1Qで目を引いたのは寮事業。2.9%増収に対して31.9%の大幅増益となっている。寮に新たな付加価値を創出する試みとしてRA(レジデント・アシスタント)制度(*1)を導入しており、その成果が現れている可能性もある。
ホテル事業においては、増益の主役は先行投資負担の大きいドーミーインからリゾートへ移行する見込み。尚、株式市場ではインバウンド需要のピークアウトがささやかれているが、これはあくまで中国からの訪日客を中心とした高額消費の落ち込みによるものである。

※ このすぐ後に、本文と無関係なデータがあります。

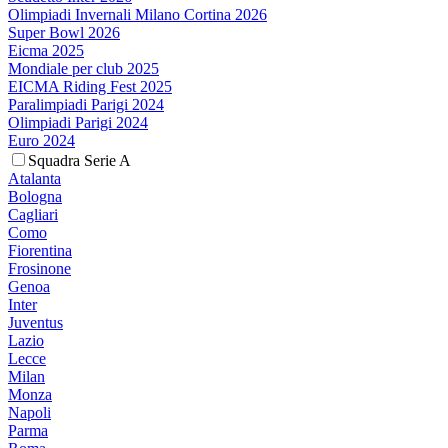
Olimpiadi Invernali Milano Cortina 2026
Super Bowl 2026
Eicma 2025
Mondiale per club 2025
EICMA Riding Fest 2025
Paralimpiadi Parigi 2024
Olimpiadi Parigi 2024
Euro 2024
Squadra Serie A
Atalanta
Bologna
Cagliari
Como
Fiorentina
Frosinone
Genoa
Inter
Juventus
Lazio
Lecce
Milan
Monza
Napoli
Parma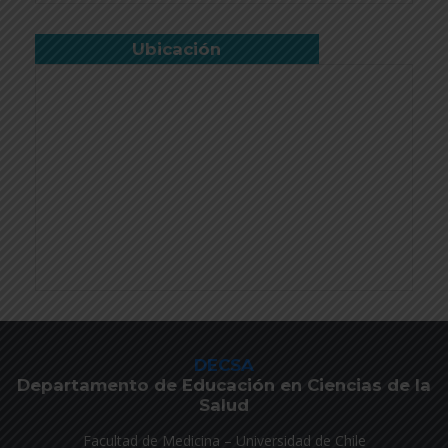
Ubicación
DECSA
Departamento de Educación en Ciencias de la
Salud
Facultad de Medicina – Universidad de Chile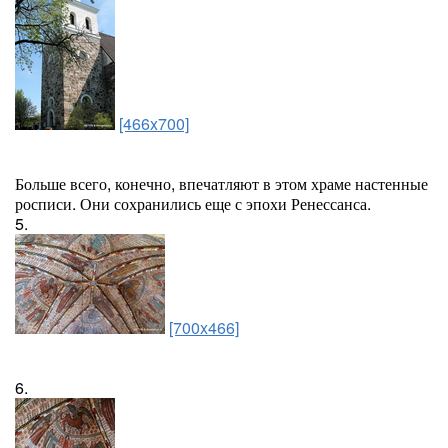
[466x700]
Больше всего, конечно, впечатляют в этом храме настенные
росписи. Они сохранились еще с эпохи Ренессанса.
5.
[700x466]
6.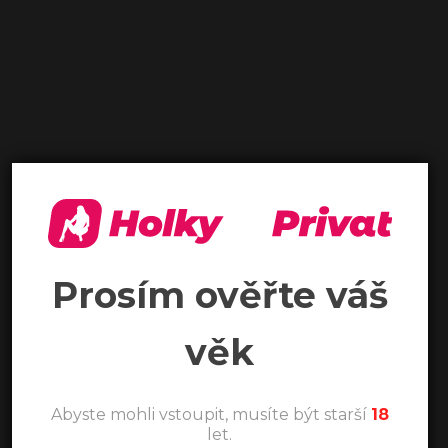
Prosím ověřte váš
věk
Abyste mohli vstoupit, musíte být starší
18
let.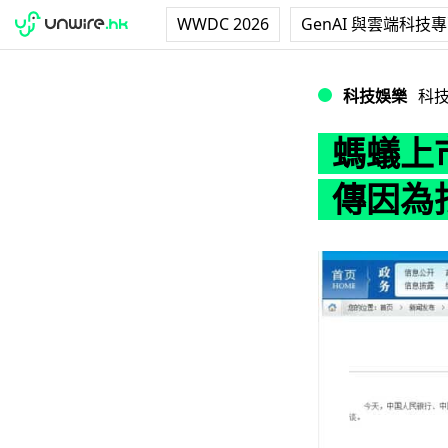
WWDC 2026
GenAI 與雲端科技
螞蟻上市前馬雲被
科技娛樂
科
螞蟻上
傳因為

訪日外客数は4月18.0%、5月15.3%、6月は23.9%増と伸び続けている。訪日外客数の増加は、高額消費とは直接関係ない同社のホテル事業の業績への貢献を引き続き後押しするだろう。*1 RA(レジデント・アシスタント)制度
RA(レジデント・アシスタント)とは、親元を離れて寮生活を送る寮生が安心して快適な寮生活を送ることができるよう、寮に住みながら寮生の日々の生活を支援する学生リーダーのこと。RAは、寮生の身近な相談役となり交流を活性化する存在として、積極的な声掛けを行うほか懇親イベント等の企画を通じて、寮生間のみならず寮長・寮母(住み込みの管理人夫婦)と寮生間をスムーズに繋ぐ活動も行う。寮生活ならではの一定の規律と自由闊達な雰囲気を両立させ、また学校の垣根を越えた人的交流の場を設けることにより、寮生自身のコミュニケーション・スキル向上が期待される制度。
<参考:コーポレートガバナンスについて>
◎コーポレートガバナンス報告書

コーポレート・ガバナンス・コード適用後の直近のコーポレート・ガバナンス報告書提出日、2016年7月27日。

<基本的な考え方>
当社は、創業以来顧客第一を経営理念として、ライフステージの様々な場面でのサービスの提供を通じて広く社会の発展に寄与することを経営方針としております。また、永続的発展と長期的な株主利益の最大化を目指すため、コーポレート・ガバナンスの充実が不可欠と考え、経営の意思決定の迅速化、経営の監督機能の強化、説明責任の重視・徹底、迅速かつ適切な情報開示等を行っており、透明性、健全性等を確保することが重要な経営課題であると認識しております。
また、当社は会社法に基づく機関として、株主総会、取締役、取締役会、監査等委員会、会計監査人を設置しており、これらの機関のほかに、経営情報会議、コンプライアンス委員会、グループ経営情報交換会を設置しております。